OSNABRUECK, Germany — Ahmed Sami spoke only Arabic when he moved from Morocco to Germany eight years ago to work as an imam. During his Friday prayer services at a mosque in western Germany, he soon noticed that many of the listeners could not understand him.

“The children and teenagers don’t speak a lot of Arabic anymore,” the 31-year-old imam said. “German is their native language.”

Sami is now part of a pilot program at the University of Osnabrueck that started this week to train imams — not only in the German language but also to steer them to preach about Islam in a way consistent with Germany’s democratic values and religious tolerance.

The program comes at a time of growing concern about some young German Muslims becoming radicalized in extremist mosques and turning to terrorism.

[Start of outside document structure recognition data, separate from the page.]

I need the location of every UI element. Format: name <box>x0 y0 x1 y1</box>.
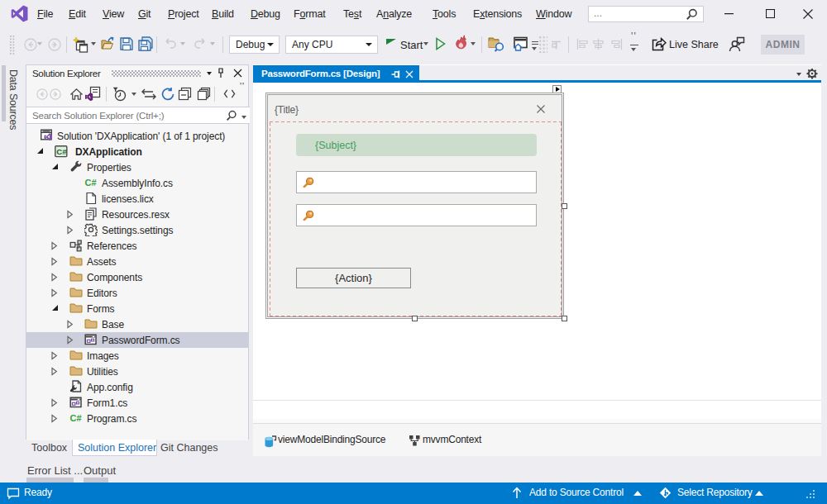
svg-text:C#: C# <box>85 178 97 188</box>
svg-text:C#: C# <box>56 147 67 156</box>
svg-text:C#: C# <box>70 413 82 423</box>
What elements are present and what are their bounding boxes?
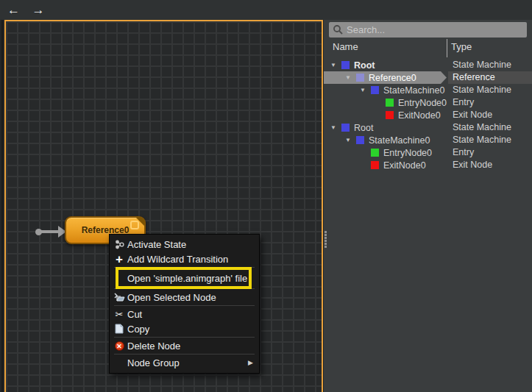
state-machine-icon [341, 124, 350, 132]
delete-icon: ✕ [113, 340, 125, 352]
menu-icon-placeholder [113, 357, 125, 368]
tree-type-cell: Exit Node [448, 159, 532, 171]
tree-name-cell[interactable]: ExitNode0 [324, 109, 447, 121]
menu-item-label: Node Group [127, 357, 248, 368]
menu-item-cut[interactable]: ✂Cut [110, 307, 259, 321]
expand-arrow-icon[interactable]: ▼ [344, 74, 352, 81]
tree-node-name: Root [354, 123, 373, 133]
tree-row[interactable]: ▼Reference0Reference [324, 71, 532, 84]
tree-type-cell: Entry [448, 146, 532, 159]
menu-item-node-group[interactable]: Node Group▶ [110, 355, 259, 370]
tree-name-cell[interactable]: EntryNode0 [324, 96, 447, 109]
tree-node-name: EntryNode0 [398, 98, 447, 108]
tree-type-cell: Reference [448, 71, 532, 84]
expand-arrow-icon[interactable]: ▼ [330, 62, 337, 68]
add-icon: + [113, 253, 125, 265]
state-machine-icon [341, 61, 350, 69]
tree-type-cell: State Machine [448, 134, 532, 146]
expand-arrow-icon[interactable]: ▼ [344, 137, 352, 143]
menu-item-label: Delete Node [127, 341, 253, 352]
copy-icon [113, 323, 125, 335]
search-icon [333, 24, 344, 35]
exit-node-icon [371, 161, 379, 169]
menu-item-add-wildcard-transition[interactable]: +Add Wildcard Transition [110, 252, 259, 266]
tree-type-cell: Exit Node [448, 109, 532, 121]
menu-item-open-selected-node[interactable]: Open Selected Node [110, 290, 259, 304]
exit-node-icon [386, 111, 394, 119]
tree-name-cell[interactable]: EntryNode0 [324, 146, 447, 159]
state-machine-icon [356, 136, 364, 144]
open-node-icon [113, 291, 125, 303]
menu-item-label: Cut [127, 309, 253, 320]
menu-item-delete-node[interactable]: ✕Delete Node [110, 338, 259, 353]
context-menu: Activate State+Add Wildcard TransitionOp… [109, 234, 260, 374]
tree-node-name: EntryNode0 [383, 148, 432, 158]
tree-node-name: ExitNode0 [398, 110, 441, 121]
panel-splitter-grip[interactable] [324, 231, 327, 248]
forward-arrow-icon[interactable]: → [27, 0, 49, 20]
column-header-type[interactable]: Type [451, 41, 472, 52]
tree-row[interactable]: ▼RootState Machine [324, 59, 532, 71]
menu-separator [114, 337, 255, 338]
node-dogear-icon [130, 221, 139, 229]
menu-item-activate-state[interactable]: Activate State [110, 237, 259, 252]
tree-name-cell[interactable]: ▼Root [324, 59, 447, 71]
tree-type-cell: Entry [448, 96, 532, 109]
column-divider[interactable] [447, 39, 447, 57]
expand-arrow-icon[interactable]: ▼ [359, 87, 366, 93]
tree-type-cell: State Machine [448, 121, 532, 134]
state-machine-icon [371, 86, 379, 94]
tree-node-name: Reference0 [369, 73, 416, 83]
menu-item-label: Add Wildcard Transition [127, 254, 253, 265]
tree-name-cell[interactable]: ▼StateMachine0 [324, 134, 447, 146]
search-input[interactable] [347, 22, 523, 38]
search-box[interactable] [329, 22, 527, 38]
tree-row[interactable]: EntryNode0Entry [324, 146, 532, 159]
node-tree: ▼RootState Machine▼Reference0Reference▼S… [324, 59, 532, 171]
menu-separator [114, 305, 255, 306]
tree-row[interactable]: ExitNode0Exit Node [324, 109, 532, 121]
entry-transition-line [40, 230, 60, 233]
menu-icon-placeholder [113, 272, 125, 284]
tree-row[interactable]: EntryNode0Entry [324, 96, 532, 109]
tree-node-name: StateMachine0 [383, 85, 444, 96]
tree-name-cell[interactable]: ▼Root [324, 121, 447, 134]
menu-item-label: Activate State [127, 239, 253, 250]
tree-row[interactable]: ▼RootState Machine [324, 121, 532, 134]
reference-icon [356, 74, 364, 82]
menu-item-open-simple-animgraph-file[interactable]: Open 'simple.animgraph' file [110, 268, 259, 288]
animgraph-hierarchy-panel: Name Type ▼RootState Machine▼Reference0R… [324, 20, 532, 392]
back-arrow-icon[interactable]: ← [3, 0, 24, 20]
cut-icon: ✂ [113, 308, 125, 320]
activate-state-icon [113, 238, 125, 250]
tree-type-cell: State Machine [448, 59, 532, 71]
menu-item-label: Open 'simple.animgraph' file [127, 273, 253, 284]
menu-separator [114, 354, 255, 354]
tree-type-cell: State Machine [448, 84, 532, 96]
entry-node-icon [371, 149, 379, 157]
tree-row[interactable]: ▼StateMachine0State Machine [324, 134, 532, 146]
column-header-name[interactable]: Name [333, 41, 358, 52]
tree-name-cell[interactable]: ▼Reference0 [324, 71, 447, 84]
tree-node-name: Root [354, 60, 375, 71]
tree-name-cell[interactable]: ExitNode0 [324, 159, 447, 171]
tree-row[interactable]: ExitNode0Exit Node [324, 159, 532, 171]
tree-node-name: ExitNode0 [383, 160, 426, 171]
menu-item-label: Open Selected Node [127, 292, 253, 303]
top-toolbar: ← → [0, 0, 532, 20]
tree-node-name: StateMachine0 [369, 135, 430, 146]
submenu-arrow-icon: ▶ [248, 359, 253, 366]
left-gutter-line [1, 20, 3, 392]
menu-item-copy[interactable]: Copy [110, 321, 259, 336]
entry-node-icon [386, 99, 394, 107]
menu-item-label: Copy [127, 324, 253, 335]
menu-separator [114, 267, 255, 268]
menu-separator [114, 288, 255, 289]
tree-row[interactable]: ▼StateMachine0State Machine [324, 84, 532, 96]
expand-arrow-icon[interactable]: ▼ [330, 124, 337, 131]
tree-name-cell[interactable]: ▼StateMachine0 [324, 84, 447, 96]
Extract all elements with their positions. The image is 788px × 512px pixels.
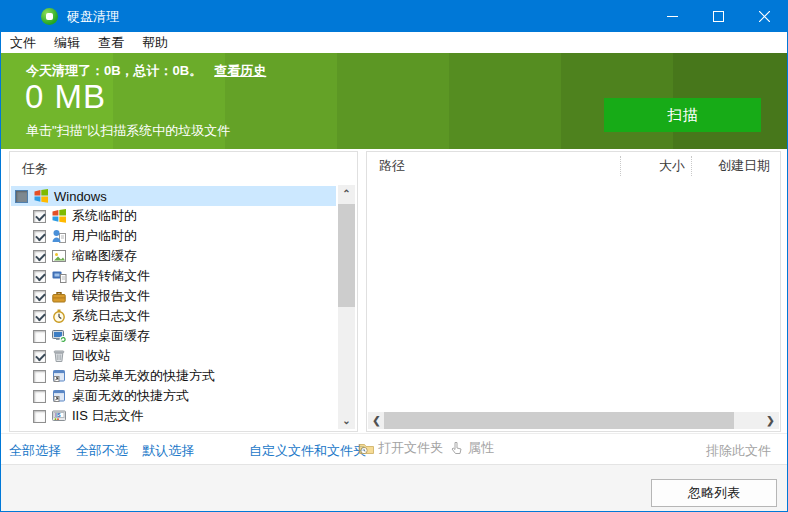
shortcut-icon	[51, 368, 67, 384]
task-item[interactable]: 远程桌面缓存	[11, 326, 336, 346]
task-item[interactable]: 用户临时的	[11, 226, 336, 246]
app-window: 硬盘清理 文件 编辑 查看 帮助 今天清理了：0B，总计：0B。查看历史 0 M…	[0, 0, 788, 512]
menu-file[interactable]: 文件	[1, 32, 45, 53]
exclude-file-link[interactable]: 排除此文件	[706, 442, 771, 460]
app-icon	[41, 8, 58, 25]
task-label: 系统日志文件	[72, 307, 150, 325]
task-checkbox[interactable]	[33, 410, 46, 423]
task-label: 系统临时的	[72, 207, 137, 225]
task-checkbox[interactable]	[33, 230, 46, 243]
task-item[interactable]: 系统日志文件	[11, 306, 336, 326]
maximize-button[interactable]	[695, 1, 741, 32]
selection-links: 全部选择 全部不选 默认选择	[9, 442, 205, 460]
task-label: 缩略图缓存	[72, 247, 137, 265]
chevron-down-icon: ⌄	[342, 416, 350, 426]
task-label: 桌面无效的快捷方式	[72, 387, 189, 405]
column-path[interactable]: 路径	[367, 157, 620, 175]
summary-text: 今天清理了：0B，总计：0B。	[26, 63, 202, 78]
recycle-bin-icon	[51, 348, 67, 364]
system-log-icon	[51, 308, 67, 324]
task-item[interactable]: 回收站	[11, 346, 336, 366]
default-select-link[interactable]: 默认选择	[142, 443, 194, 458]
task-item[interactable]: 内存转储文件	[11, 266, 336, 286]
menu-edit[interactable]: 编辑	[45, 32, 89, 53]
task-item[interactable]: 缩略图缓存	[11, 246, 336, 266]
select-none-link[interactable]: 全部不选	[76, 443, 128, 458]
task-label: 回收站	[72, 347, 111, 365]
scroll-right-button[interactable]: ❯	[762, 412, 779, 429]
task-checkbox[interactable]	[33, 270, 46, 283]
task-checkbox[interactable]	[33, 210, 46, 223]
chevron-up-icon: ⌃	[342, 189, 350, 199]
task-item[interactable]: 错误报告文件	[11, 286, 336, 306]
task-checkbox[interactable]	[15, 190, 28, 203]
horizontal-scroll-thumb[interactable]	[384, 412, 734, 429]
vertical-scroll-thumb[interactable]	[338, 204, 355, 307]
task-label: 内存转储文件	[72, 267, 150, 285]
close-button[interactable]	[741, 1, 787, 32]
chevron-right-icon: ❯	[766, 416, 774, 426]
minimize-button[interactable]	[649, 1, 695, 32]
task-item[interactable]: IISIIS 日志文件	[11, 406, 336, 426]
task-checkbox[interactable]	[33, 290, 46, 303]
thumbnail-icon	[51, 248, 67, 264]
menubar: 文件 编辑 查看 帮助	[1, 32, 787, 53]
menu-view[interactable]: 查看	[89, 32, 133, 53]
scroll-left-button[interactable]: ❮	[368, 412, 385, 429]
properties-button[interactable]: 属性	[448, 439, 494, 457]
open-folder-icon	[358, 440, 374, 456]
main-area: 任务 Windows系统临时的用户临时的缩略图缓存内存转储文件错误报告文件系统日…	[1, 149, 787, 433]
task-checkbox[interactable]	[33, 330, 46, 343]
menu-help[interactable]: 帮助	[133, 32, 177, 53]
task-label: Windows	[54, 189, 107, 204]
window-title: 硬盘清理	[67, 8, 119, 26]
results-panel: 路径 大小 创建日期 ❮ ❯	[366, 151, 781, 432]
ignore-list-button[interactable]: 忽略列表	[651, 479, 777, 507]
task-label: IIS 日志文件	[72, 407, 144, 425]
column-date[interactable]: 创建日期	[692, 157, 780, 175]
vertical-scrollbar[interactable]: ⌃ ⌄	[338, 185, 355, 429]
task-checkbox[interactable]	[33, 390, 46, 403]
task-checkbox[interactable]	[33, 250, 46, 263]
task-checkbox[interactable]	[33, 310, 46, 323]
properties-hand-icon	[448, 440, 464, 456]
titlebar: 硬盘清理	[1, 1, 787, 32]
scroll-up-button[interactable]: ⌃	[338, 185, 355, 202]
user-file-icon	[51, 228, 67, 244]
windows-logo-icon	[33, 188, 49, 204]
task-checkbox[interactable]	[33, 350, 46, 363]
selection-toolbar: 全部选择 全部不选 默认选择 自定义文件和文件夹 打开文件夹 属性 排除此文件	[1, 433, 787, 464]
shortcut-icon	[51, 388, 67, 404]
task-label: 用户临时的	[72, 227, 137, 245]
minimize-icon	[667, 11, 678, 22]
windows-logo-icon	[51, 208, 67, 224]
task-checkbox[interactable]	[33, 370, 46, 383]
column-size[interactable]: 大小	[621, 157, 691, 175]
cleaned-size-value: 0 MB	[25, 78, 106, 116]
task-tree: Windows系统临时的用户临时的缩略图缓存内存转储文件错误报告文件系统日志文件…	[11, 186, 336, 430]
task-item[interactable]: 系统临时的	[11, 206, 336, 226]
error-report-icon	[51, 288, 67, 304]
memory-dump-icon	[51, 268, 67, 284]
tasks-header: 任务	[10, 152, 357, 186]
task-item[interactable]: 桌面无效的快捷方式	[11, 386, 336, 406]
task-item[interactable]: 启动菜单无效的快捷方式	[11, 366, 336, 386]
scan-button[interactable]: 扫描	[604, 98, 761, 132]
open-folder-button[interactable]: 打开文件夹	[358, 439, 443, 457]
scan-hint: 单击"扫描"以扫描系统中的垃圾文件	[26, 122, 230, 140]
chevron-left-icon: ❮	[372, 416, 380, 426]
close-icon	[759, 11, 770, 22]
horizontal-scrollbar[interactable]: ❮ ❯	[368, 412, 779, 429]
task-label: 错误报告文件	[72, 287, 150, 305]
scroll-down-button[interactable]: ⌄	[338, 412, 355, 429]
tasks-panel: 任务 Windows系统临时的用户临时的缩略图缓存内存转储文件错误报告文件系统日…	[9, 151, 358, 432]
task-item[interactable]: Windows	[11, 186, 336, 206]
results-column-headers: 路径 大小 创建日期	[367, 152, 780, 180]
task-label: 启动菜单无效的快捷方式	[72, 367, 215, 385]
properties-label: 属性	[468, 439, 494, 457]
maximize-icon	[713, 11, 724, 22]
view-history-link[interactable]: 查看历史	[214, 63, 266, 78]
custom-files-link[interactable]: 自定义文件和文件夹	[249, 442, 366, 460]
footer-bar: 忽略列表	[1, 464, 787, 511]
select-all-link[interactable]: 全部选择	[9, 443, 61, 458]
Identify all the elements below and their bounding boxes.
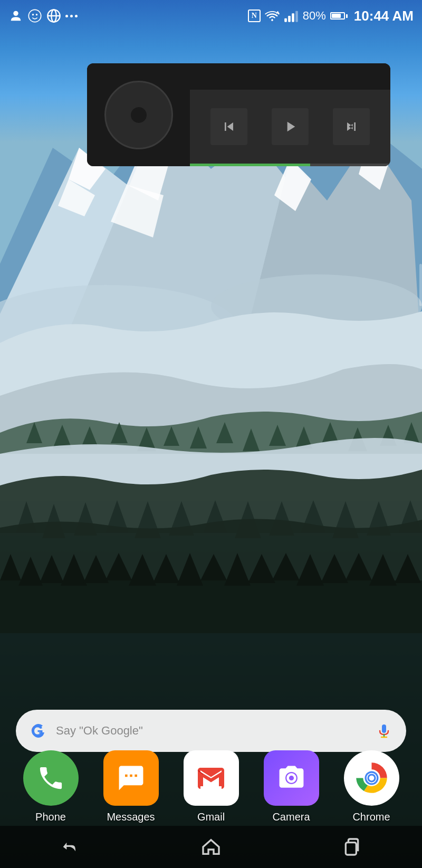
svg-marker-25 [322,422,339,443]
chrome-icon[interactable] [344,750,399,806]
svg-marker-39 [332,501,359,538]
svg-marker-2 [0,148,237,369]
gmail-icon[interactable] [184,750,239,806]
svg-marker-15 [53,425,72,449]
battery-icon [330,12,348,20]
signal-icon [284,8,299,23]
svg-marker-34 [169,501,194,536]
svg-marker-57 [321,554,348,583]
svg-marker-23 [269,425,286,446]
svg-point-13 [211,274,422,338]
media-play-button[interactable] [272,108,309,145]
svg-marker-21 [216,422,233,443]
svg-marker-48 [106,553,132,580]
album-art-circle [104,81,173,149]
media-controls [190,63,390,166]
battery-percent-text: 80% [303,9,326,23]
emoji-icon [27,8,42,23]
recents-button[interactable] [333,828,370,865]
svg-text:G: G [31,722,43,739]
globe-icon [46,8,61,23]
svg-marker-27 [380,425,397,446]
svg-marker-24 [295,426,312,449]
messages-icon[interactable] [103,750,159,806]
chrome-app[interactable]: Chrome [344,750,399,823]
media-progress-fill [190,164,310,166]
svg-rect-69 [284,18,287,22]
status-left-icons [8,8,78,23]
svg-marker-30 [42,504,65,538]
svg-marker-26 [348,427,367,451]
svg-marker-17 [111,422,128,443]
svg-marker-32 [106,500,129,533]
svg-point-12 [0,285,237,369]
back-button[interactable] [52,828,89,865]
svg-point-62 [28,9,41,22]
svg-marker-36 [235,501,261,538]
more-dots [65,15,78,17]
svg-marker-41 [398,500,422,533]
svg-marker-37 [269,501,294,536]
svg-marker-29 [16,501,37,533]
chrome-label: Chrome [352,811,390,823]
svg-marker-4 [58,179,95,216]
media-prev-button[interactable] [210,108,247,145]
svg-marker-58 [346,553,372,580]
media-next-button[interactable] [333,108,370,145]
phone-label: Phone [35,811,66,823]
svg-rect-71 [292,13,294,22]
album-art [87,63,190,166]
svg-marker-52 [200,554,227,580]
account-icon [8,8,23,23]
wifi-icon [265,8,280,23]
search-placeholder: Say "Ok Google" [56,724,375,738]
microphone-icon[interactable] [375,721,394,740]
svg-marker-53 [224,553,251,586]
svg-marker-55 [272,553,300,580]
gmail-label: Gmail [197,811,225,823]
svg-marker-10 [274,158,311,211]
camera-app[interactable]: Camera [264,750,319,823]
google-search-bar[interactable]: G Say "Ok Google" [16,710,406,752]
svg-marker-33 [135,501,161,538]
svg-marker-31 [74,502,97,536]
clock: 10:44 AM [354,8,414,24]
svg-rect-70 [288,16,291,22]
album-art-inner [131,107,147,123]
media-buttons [190,90,390,164]
svg-point-61 [13,11,18,16]
svg-marker-50 [153,554,179,583]
nfc-icon: N [248,9,261,22]
svg-marker-38 [301,500,326,533]
svg-rect-81 [346,843,356,855]
svg-marker-51 [177,553,203,586]
svg-point-68 [271,19,273,21]
svg-marker-49 [129,554,156,586]
svg-marker-8 [111,185,164,237]
svg-marker-20 [190,426,207,449]
phone-icon[interactable] [23,750,79,806]
home-button[interactable] [193,828,229,865]
svg-marker-35 [203,500,227,533]
status-bar: N 80% [0,0,422,32]
camera-icon[interactable] [264,750,319,806]
svg-rect-72 [295,11,298,22]
camera-label: Camera [272,811,310,823]
svg-marker-16 [82,426,98,446]
svg-marker-40 [367,501,391,536]
scroll-indicator [419,264,422,306]
gmail-app[interactable]: Gmail [184,750,239,823]
phone-app[interactable]: Phone [23,750,79,823]
svg-marker-28 [404,422,419,443]
svg-marker-18 [137,427,156,451]
svg-marker-9 [237,137,422,369]
svg-marker-43 [0,554,21,580]
svg-point-64 [36,14,38,16]
svg-marker-19 [164,426,179,446]
navigation-bar [0,826,422,868]
svg-marker-59 [369,554,397,586]
messages-app[interactable]: Messages [103,750,159,823]
app-dock: Phone Messages Gmail [0,750,422,823]
svg-marker-47 [83,555,109,583]
google-logo: G [28,720,50,741]
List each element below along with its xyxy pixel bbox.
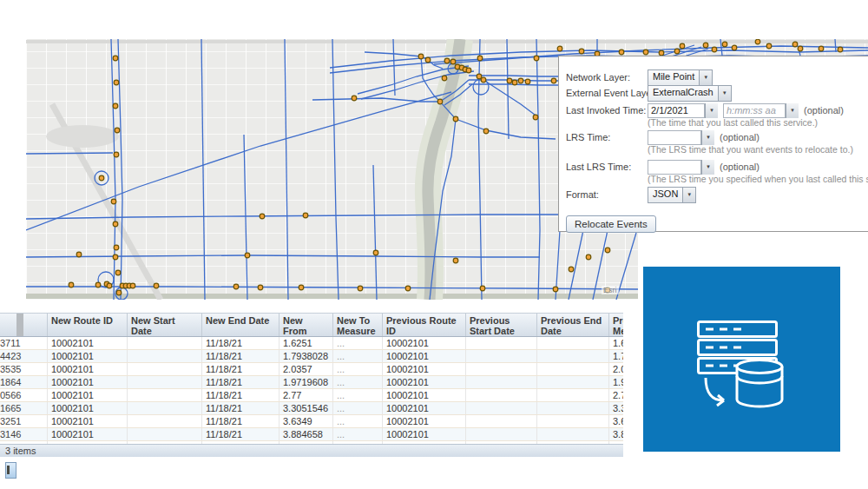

This month’s terror alert in Europe was sparked by information provided by a German radical of Afghan descent who had been captured by U.S. forces in Afghanistan.

“We need imams who are socialized and at home in Germany,” said Rauf Ceylan, a professor for Islamic religious education and one of the founders of the new program in Osnabrueck, in northwestern Germany. “They influence the religious orientation of Muslims in Germany, and they have a big impact on whether young Muslims will practice a tolerant, conservative or extremist version of Islam.”

Other European countries have been taking new measures as well. In France, which has a Muslim population of at least 5 million, the Catholic University of Paris began courses to train French imams in 2008; several imams have been expelled in recent years for what was deemed dangerous teaching.

Experts say the new German academic initiative is much needed. So far, more than 90 percent of the more than 2,000 imams in Germany barely speak any German. Most come from Turkey and only stay here for a couple of years before returning home. Due to the language barrier, these foreign-sent imams cannot interact with younger community members and they are also not aware of the specific problems the 4.3 million Muslims in Germany deal with on an everyday basis.

Imams hold key positions within the immigrant communities. Just like pastors or rabbis, they deliver religious guidance, but they are also the first contact point for parents’ worries when the children don’t perform well in school, they mediate in marital disputes or get involved in cultural clashes with the Christian majority in Germany.

Later this week, the federal government is expected to announce the establishment of as many as three new university departments for Islamic studies in Germany that will include several new professorships. The goal is to educate a new generation of imams and schoolteachers for Islamic religious instructions who believe and teach that western values and Islam are compatible.

“We need mosques that are transparent, in order to create an atmosphere of trust” among Germans and Muslim immigrants, the integration minister of Lower-Saxony, Aygul Ozkan, said at the opening ceremony in Osnabrueck earlier this week. Ozkan, who is the daughter of Turkish immigrants, said in order to create this transparency, it was essential that more imams learn the language and also preach in German.

For Sami, learning to preach in German is one of the main attractions of the Osnabrueck program. While he has already started translating parts of his Arabic sermons into German, he still feels the need to improve his overall language skills.

Sami, one of 30 students enrolled in the one-year, tuition-free program, said he also looked forward to classes about Germany’s political system.

“It’s very important for us to understand the pluralistic, German society,” he said. “It’s very different from the political system in Morocco.”

The curriculum includes a visit to the German parliament in Berlin, a meeting with a rabbi at a synagogue in Osnabrueck and several classes by Christian theologians.